Doing nothing is to choose the present over the future
Planning and community development professionals are charged with identifying specific problems in their communities and potential solutions. They interview or are approached by residents and business owners, collect housing data, examine mobility patterns, and more to pinpoint the needs of the community. From there they engage the community on potential remedies, set goals, and incorporate that into proposed solutions to resolve the issue.
But too often, nothing ends up happening. An affordable housing project is killed, an urgently needed transit investment is delayed indefinitely, and safer facilities for people walking or biking are abandoned. The problems still exist, but business-as-usual is the preferred “solution,” often because doing nothing is an option that’s left on the table.
Another part of the problem is often with the community engagement itself. Whose voices are being heard? How and when is the input collected? If the process is only geared towards people with the means or availability to attend an evening meeting on a work day and for whom the status quo is working just fine, it likely won’t capture the voices of struggling people who could benefit the most from a proposed change.
The examples are everywhere. Take a proposed project to improve safety in Pasadena, CA, where the city’s transportation department planned to implement a redesign of Orange Grove Boulevard—a project included in the city’s capital improvement program—when the public works department reconstructed the street. The safety redesign would have reduced Orange Grove Blvd from four lanes to two lanes with a center, bi-directional turn lane and added bike lanes on either side. At a single public meeting about the plan, opponents were vocal and organized. At issue were “the presence of bike lanes, the possible lengthening of commute times, and the possibility that traffic diverted…would fill neighboring streets.” But rather than propose a different design, pilot the new design to help win over skeptics, or do more outreach and education, officials just abandoned the plan altogether.
Choosing to do nothing is a choice in and of itself that often further marginalizes the people the changes are meant to empower or protect. We’ll never be able to build more livable, inclusive communities, save lives, reduce carbon pollution, and address any manner of other issues if we believe our communities must be preserved in amber as they are today.

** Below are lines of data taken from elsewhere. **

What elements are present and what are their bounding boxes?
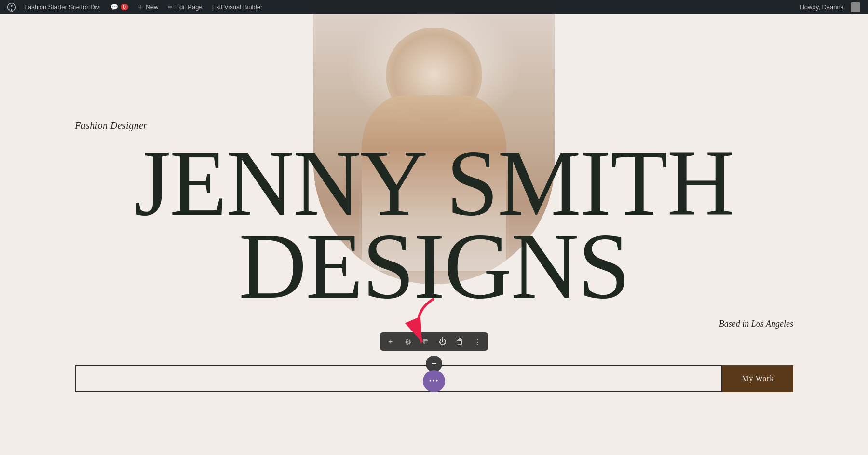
hero-title-line2: DESIGNS <box>0 225 868 308</box>
toolbar-duplicate-button[interactable]: ⧉ <box>417 333 434 350</box>
based-in-label: Based in Los Angeles <box>719 319 793 329</box>
hero-title: JENNY SMITH DESIGNS <box>0 142 868 307</box>
toolbar-add-button[interactable]: + <box>382 333 399 350</box>
wordpress-logo[interactable] <box>4 0 19 14</box>
duplicate-icon: ⧉ <box>423 337 428 346</box>
admin-bar-right: Howdy, Deanna <box>795 2 864 12</box>
page-wrapper: Fashion Designer JENNY SMITH DESIGNS Bas… <box>0 14 868 455</box>
trash-icon: 🗑 <box>456 337 464 346</box>
toolbar-settings-button[interactable]: ⚙ <box>399 333 417 350</box>
plus-icon: + <box>432 359 436 369</box>
exit-visual-builder-button[interactable]: Exit Visual Builder <box>207 0 268 14</box>
plus-icon: + <box>138 3 142 12</box>
divi-dots-button[interactable] <box>423 370 445 392</box>
howdy-label[interactable]: Howdy, Deanna <box>795 3 849 11</box>
pencil-icon: ✏ <box>168 4 173 11</box>
my-work-button[interactable]: My Work <box>722 365 793 392</box>
fashion-designer-label: Fashion Designer <box>75 120 147 131</box>
user-avatar[interactable] <box>851 2 860 12</box>
edit-page-button[interactable]: ✏ Edit Page <box>163 0 207 14</box>
admin-bar: Fashion Starter Site for Divi 💬 0 + New … <box>0 0 868 14</box>
plus-icon: + <box>388 337 393 346</box>
divi-toolbar: + ⚙ ⧉ ⏻ 🗑 ⋮ <box>380 332 488 351</box>
hero-title-line1: JENNY SMITH <box>0 142 868 225</box>
toolbar-more-button[interactable]: ⋮ <box>469 333 486 350</box>
email-input[interactable] <box>75 365 722 392</box>
more-icon: ⋮ <box>474 337 481 346</box>
toolbar-disable-button[interactable]: ⏻ <box>434 333 451 350</box>
toolbar-delete-button[interactable]: 🗑 <box>451 333 469 350</box>
comments-link[interactable]: 💬 0 <box>106 0 133 14</box>
site-name[interactable]: Fashion Starter Site for Divi <box>19 0 106 14</box>
new-button[interactable]: + New <box>133 0 163 14</box>
divi-add-row-button[interactable]: + <box>426 356 442 372</box>
power-icon: ⏻ <box>439 337 447 346</box>
gear-icon: ⚙ <box>405 337 411 346</box>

“Yes” or “no” aren’t outcomes of public engagement
Community engagement is a crucial aspect of the planning process and it should be used to help design and then fine-tune interventions, not decide whether they should happen at all. If street redesigns are needed to enhance safety or access, or building more housing is essential to keeping up with demand or increasing affordable units available to a city’s least fortunate, “no” should not be an option. “No” often just elevates the voices of those who already have a home over those who need one; or those who think their convenience is more important than another’s safety.

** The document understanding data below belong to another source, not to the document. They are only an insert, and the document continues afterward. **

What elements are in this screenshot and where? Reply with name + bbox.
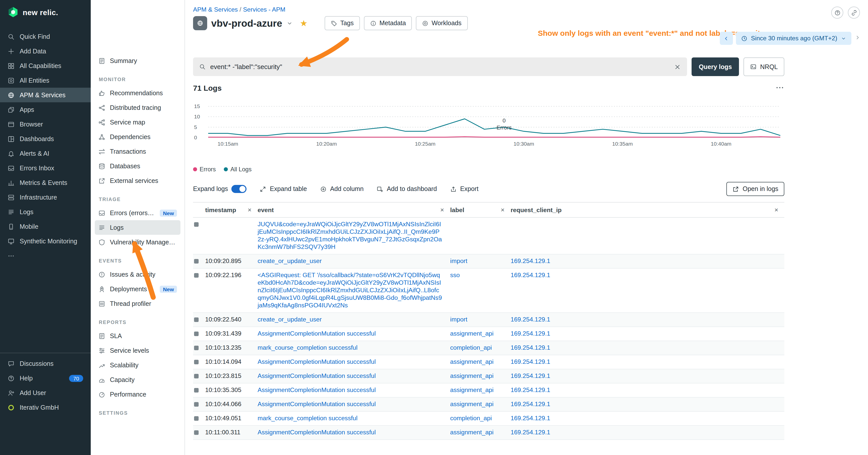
remove-column-icon[interactable]: × [775,206,778,213]
export-button[interactable]: Export [450,186,478,193]
sidebar-item-quick-find[interactable]: Quick Find [0,29,91,44]
log-ip-link[interactable]: 169.254.129.1 [510,271,550,279]
nrql-button[interactable]: NRQL [744,58,784,76]
log-ip-link[interactable]: 169.254.129.1 [510,429,550,436]
log-row[interactable]: 10:09:22.196<ASGIRequest: GET '/sso/call… [193,268,784,313]
legend-item-errors[interactable]: Errors [193,166,216,173]
subnav-item-deployments[interactable]: DeploymentsNew [95,282,181,296]
subnav-item-external-services[interactable]: External services [95,173,181,188]
row-select[interactable] [193,218,205,227]
log-ip-link[interactable]: 169.254.129.1 [510,344,550,351]
subnav-item-issues-activity[interactable]: Issues & activity [95,267,181,282]
sidebar-item-apm-services[interactable]: APM & Services [0,88,91,102]
breadcrumb-services-apm[interactable]: Services - APM [243,6,285,13]
log-ip-link[interactable]: 169.254.129.1 [510,258,550,264]
open-in-logs-button[interactable]: Open in logs [726,182,784,196]
log-label-link[interactable]: import [450,316,467,323]
row-select[interactable] [193,397,205,407]
sidebar-item-logs[interactable]: Logs [0,204,91,219]
log-event-link[interactable]: create_or_update_user [257,258,321,264]
sidebar-item-errors-inbox[interactable]: Errors Inbox [0,161,91,175]
log-row[interactable]: 10:09:22.540create_or_update_userimport1… [193,313,784,327]
sidebar-item-apps[interactable]: Apps [0,102,91,117]
legend-item-all-logs[interactable]: All Logs [224,166,251,173]
row-select[interactable] [193,426,205,435]
subnav-item-summary[interactable]: Summary [95,54,181,68]
subnav-item-performance[interactable]: Performance [95,387,181,401]
log-ip-link[interactable]: 169.254.129.1 [510,316,550,323]
log-label-link[interactable]: assignment_api [450,372,494,380]
log-row[interactable]: 10:10:49.051mark_course_completion succe… [193,412,784,426]
log-label-link[interactable]: assignment_api [450,400,494,408]
row-select[interactable] [193,355,205,364]
sidebar-item-infrastructure[interactable]: Infrastructure [0,190,91,204]
time-forward-button[interactable] [855,34,861,43]
log-ip-link[interactable]: 169.254.129.1 [510,330,550,337]
entity-chevron-down-icon[interactable] [286,20,293,27]
subnav-item-dependencies[interactable]: Dependencies [95,130,181,144]
log-label-link[interactable]: sso [450,271,460,279]
subnav-item-scalability[interactable]: Scalability [95,358,181,372]
remove-column-icon[interactable]: × [248,206,251,213]
sidebar-item-help[interactable]: Help70 [0,371,91,386]
log-row[interactable]: 10:10:35.305AssignmentCompletionMutation… [193,384,784,397]
sidebar-item-add-data[interactable]: Add Data [0,44,91,59]
breadcrumb-apm-services[interactable]: APM & Services [193,6,238,13]
log-row[interactable]: 10:10:14.094AssignmentCompletionMutation… [193,355,784,369]
log-event-link[interactable]: JUQVU&code=eyJraWQiOiJjcGltY29yZV8wOTl1M… [257,221,442,251]
remove-column-icon[interactable]: × [501,206,504,213]
log-row[interactable]: 10:09:31.439AssignmentCompletionMutation… [193,327,784,341]
subnav-item-capacity[interactable]: Capacity [95,372,181,387]
row-select[interactable] [193,327,205,336]
sidebar-item-synthetic-monitoring[interactable]: Synthetic Monitoring [0,234,91,249]
expand-table-button[interactable]: Expand table [260,186,307,193]
log-row[interactable]: 10:11:00.311AssignmentCompletionMutation… [193,426,784,440]
log-row[interactable]: 10:10:13.235mark_course_completion succe… [193,341,784,355]
log-event-link[interactable]: AssignmentCompletionMutation successful [257,429,376,436]
log-event-link[interactable]: mark_course_completion successful [257,344,358,351]
log-search-input[interactable]: event:* -"label":"security" [193,58,687,76]
tags-button[interactable]: Tags [324,16,360,30]
log-event-link[interactable]: AssignmentCompletionMutation successful [257,400,376,408]
row-select[interactable] [193,313,205,322]
subnav-item-logs[interactable]: Logs [95,220,181,235]
log-ip-link[interactable]: 169.254.129.1 [510,372,550,380]
log-label-link[interactable]: completion_api [450,344,492,351]
sidebar-item-add-user[interactable]: Add User [0,386,91,400]
log-label-link[interactable]: completion_api [450,415,492,422]
subnav-item-service-map[interactable]: Service map [95,115,181,130]
log-row[interactable]: 10:10:44.066AssignmentCompletionMutation… [193,397,784,412]
sidebar-item-iterativ-gmbh[interactable]: Iterativ GmbH [0,400,91,415]
sidebar-item-alerts-ai[interactable]: Alerts & AI [0,146,91,161]
row-select[interactable] [193,384,205,392]
workloads-button[interactable]: Workloads [416,16,467,30]
row-select[interactable] [193,341,205,350]
subnav-item-databases[interactable]: Databases [95,159,181,173]
subnav-item-transactions[interactable]: Transactions [95,144,181,159]
time-back-button[interactable] [720,32,733,45]
row-select[interactable] [193,255,205,263]
log-event-link[interactable]: AssignmentCompletionMutation successful [257,358,376,365]
subnav-item-recommendations[interactable]: Recommendations [95,86,181,100]
subnav-item-sla[interactable]: SLA [95,328,181,343]
favorite-star-icon[interactable]: ★ [300,19,308,28]
subnav-item-service-levels[interactable]: Service levels [95,343,181,358]
metadata-button[interactable]: Metadata [364,16,412,30]
log-event-link[interactable]: AssignmentCompletionMutation successful [257,330,376,337]
add-column-button[interactable]: Add column [320,186,364,193]
sidebar-item-all-capabilities[interactable]: All Capabilities [0,59,91,73]
row-select[interactable] [193,268,205,278]
more-options-icon[interactable] [775,83,784,92]
log-ip-link[interactable]: 169.254.129.1 [510,400,550,408]
remove-column-icon[interactable]: × [440,206,444,213]
subnav-item-errors-errors-inb[interactable]: Errors (errors inb...New [95,205,181,220]
log-ip-link[interactable]: 169.254.129.1 [510,415,550,422]
subnav-item-vulnerability-management[interactable]: Vulnerability Management [95,235,181,250]
expand-logs-toggle[interactable] [231,185,247,193]
row-select[interactable] [193,412,205,421]
log-event-link[interactable]: AssignmentCompletionMutation successful [257,387,376,393]
log-row[interactable]: 10:09:20.895create_or_update_userimport1… [193,255,784,268]
new-relic-logo[interactable]: new relic. [0,0,91,24]
log-event-link[interactable]: create_or_update_user [257,316,321,323]
log-event-link[interactable]: <ASGIRequest: GET '/sso/callback/?state=… [257,271,442,309]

Members of the public should be approached as local experts, but opportunities for input should be framed around shaping a project to best meet the community’s needs.

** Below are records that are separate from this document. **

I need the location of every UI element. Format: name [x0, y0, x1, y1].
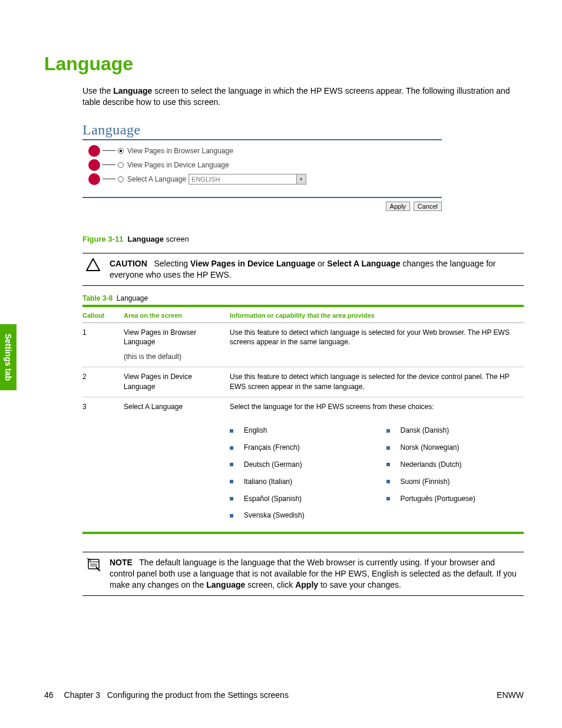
language-dropdown[interactable]: ENGLISH ▾ [189, 174, 306, 185]
note-bold1: Language [206, 580, 245, 589]
option-select-language[interactable]: Select A Language ENGLISH ▾ [88, 173, 442, 185]
cell-callout: 3 [82, 402, 124, 528]
option-label: View Pages in Browser Language [127, 147, 233, 155]
list-item: Suomi (Finnish) [386, 477, 520, 487]
caution-mid: or [315, 259, 327, 268]
intro-text: Use the [82, 86, 113, 95]
bullet-icon [230, 514, 233, 518]
list-item: Deutsch (German) [230, 460, 363, 470]
intro-paragraph: Use the Language screen to select the la… [82, 85, 524, 108]
cell-info: Use this feature to detect which languag… [230, 372, 524, 392]
page-number: 46 [44, 690, 54, 700]
bullet-icon [386, 480, 390, 483]
list-item: Español (Spanish) [230, 494, 363, 504]
lang-name: English [244, 426, 267, 436]
cell-callout: 2 [82, 372, 124, 392]
cell-area: Select A Language [124, 402, 230, 528]
callout-dot-2 [88, 159, 100, 171]
cell-area-text: View Pages in Browser Language [124, 328, 196, 347]
lang-name: Deutsch (German) [244, 460, 302, 470]
cell-info: Select the language for the HP EWS scree… [230, 402, 524, 528]
lang-name: Svenska (Swedish) [244, 510, 305, 521]
note-text3: to save your changes. [318, 580, 401, 589]
radio-selected-icon[interactable] [118, 148, 124, 154]
header-area: Area on the screen [124, 312, 230, 319]
cell-area: View Pages in Device Language [124, 372, 230, 392]
page-footer: 46 Chapter 3 Configuring the product fro… [44, 690, 524, 700]
table-row: 1 View Pages in Browser Language (this i… [82, 323, 524, 367]
table-caption: Table 3-8 Language [82, 294, 524, 302]
header-info: Information or capability that the area … [230, 312, 524, 319]
caution-box: CAUTION Selecting View Pages in Device L… [82, 253, 524, 286]
lang-name: Norsk (Norwegian) [401, 443, 459, 453]
note-label: NOTE [110, 558, 133, 567]
option-label: Select A Language [127, 175, 186, 183]
note-box: NOTE The default language is the languag… [82, 552, 524, 596]
language-list: English Français (French) Deutsch (Germa… [230, 419, 519, 528]
page-heading: Language [44, 53, 524, 75]
list-item: Dansk (Danish) [386, 426, 520, 436]
table-header: Callout Area on the screen Information o… [82, 312, 524, 323]
figure-label-bold: Language [128, 235, 164, 243]
table-top-border [82, 305, 524, 307]
list-item: English [230, 426, 363, 436]
list-item: Norsk (Norwegian) [386, 443, 520, 453]
chapter-title: Configuring the product from the Setting… [107, 690, 289, 700]
caution-bold2: Select A Language [327, 259, 400, 268]
lang-name: Français (French) [244, 443, 300, 453]
screenshot-title: Language [82, 122, 442, 140]
caution-bold1: View Pages in Device Language [190, 259, 315, 268]
bullet-icon [230, 429, 233, 433]
radio-icon[interactable] [118, 176, 124, 182]
table-row: 2 View Pages in Device Language Use this… [82, 367, 524, 397]
bullet-icon [230, 497, 233, 500]
language-table: Table 3-8 Language Callout Area on the s… [82, 294, 524, 535]
chapter-label: Chapter 3 [64, 690, 100, 700]
lang-name: Dansk (Danish) [401, 426, 449, 436]
list-item: Français (French) [230, 443, 363, 453]
connector-line [103, 150, 115, 151]
bullet-icon [386, 446, 390, 450]
bullet-icon [230, 480, 233, 483]
figure-label-rest: screen [164, 235, 189, 243]
screenshot-panel: Language View Pages in Browser Language … [82, 122, 442, 211]
bullet-icon [230, 446, 233, 450]
note-text2: screen, click [245, 580, 295, 589]
radio-icon[interactable] [118, 162, 124, 168]
bullet-icon [386, 497, 390, 500]
list-item: Italiano (Italian) [230, 477, 363, 487]
table-bottom-border [82, 532, 524, 534]
option-browser-language[interactable]: View Pages in Browser Language [88, 145, 442, 157]
apply-button[interactable]: Apply [386, 202, 411, 211]
header-callout: Callout [82, 312, 124, 319]
list-item: Nederlands (Dutch) [386, 460, 520, 470]
bullet-icon [386, 429, 390, 433]
option-label: View Pages in Device Language [127, 161, 229, 169]
caution-label: CAUTION [110, 259, 147, 268]
list-item: Svenska (Swedish) [230, 510, 363, 521]
footer-right: ENWW [497, 690, 524, 700]
divider [82, 197, 442, 198]
option-device-language[interactable]: View Pages in Device Language [88, 159, 442, 171]
callout-dot-3 [88, 173, 100, 185]
callout-dot-1 [88, 145, 100, 157]
caution-text: Selecting [154, 259, 190, 268]
table-row: 3 Select A Language Select the language … [82, 397, 524, 533]
bullet-icon [230, 463, 233, 466]
dropdown-value: ENGLISH [189, 176, 296, 183]
table-label: Language [117, 294, 148, 302]
list-item: Português (Portuguese) [386, 494, 520, 504]
bullet-icon [386, 463, 390, 466]
cell-area-sub: (this is the default) [124, 352, 225, 362]
cancel-button[interactable]: Cancel [414, 202, 442, 211]
cell-area: View Pages in Browser Language (this is … [124, 328, 230, 362]
intro-bold: Language [113, 86, 152, 95]
lang-name: Italiano (Italian) [244, 477, 292, 487]
figure-caption: Figure 3-11 Language screen [82, 235, 524, 243]
chevron-down-icon[interactable]: ▾ [296, 174, 306, 184]
figure-number: Figure 3-11 [82, 235, 123, 243]
lang-name: Português (Portuguese) [401, 494, 475, 504]
cell-info-text: Select the language for the HP EWS scree… [230, 403, 434, 411]
lang-name: Español (Spanish) [244, 494, 302, 504]
note-icon [86, 557, 101, 591]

Just as in Pasadena, the City of Oakland planned to address speeding and other safety issues on a stretch of 90th Ave by turning the four-lane, two-way street into a two-lane, two-way street with a center turn lane and bike lanes on either side. However, in doing outreach in this lower-income community, the city found that the local bike culture revolves around the Scraper Bike Team, which teaches bike repair to local youth and hosts group bike rides “to help them stay active and avoid getting caught up in crime.” To accommodate this, the city augmented their plans; instead of curbside bike lanes, they added a two-way, protected bike lane in the center of the street and the Scraper Bike Team helped design the art that now covers the bikeway.
It’s essential to recognize that the question posed to the community was not if this redesign should happen to improve safety, but how.
Projects on a larger scale can also benefit from this kind of framing. In Washington, DC, outreach on the planned 11th Street Bridge Park has been going on for years. The park will be perched on the piers of the old 11th Street Bridge and span the Anacostia River, connecting the more affluent western bank neighborhoods of Capitol Hill and Navy Yard to the lower-income neighborhoods of Anacostia and Fairlawn on the east bank. From the beginning, planners were focused on housing affordability and the impacts such a large public investment would have on the area and it’s current residents. But through deep community outreach, they “quickly learned that safe and secure housing was so much more difficult without gainful employment so we added workforce development and small business enterprises” as focus areas, among other changes. The early outreach and engagement impacted the design of the park, the programming that will occur once it’s completed, and other public programs in surrounding neighborhoods to make sure this investment benefits the local community.
Planners don’t redesign roads, rezone neighborhoods, or propose other changes to city policy haphazardly—it’s very often part of a long-term plan that was already painstakingly crafted with public feedback over the course of months or even years. Long-term land-use and transportation plans build consensus around a holistic approach to improving safety, equity, access, or affordability, rather than making those decisions with isolated, piecemeal, case-by-case solutions. That’s why Minneapolis recently updated their zoning to allow duplexes and triplexes across the city, even in areas previously zoned exclusively for single-detached homes—the change was included in the city’s 2040 comprehensive plan.
Community builders have important jobs that can help us create healthier, safer, more inclusive cities and public engagement should be used to influence designs and the execution of projects. But it’s important that these professionals—and the city council members or mayor that will ultimately vote on an intervention—stay committed to forward progress.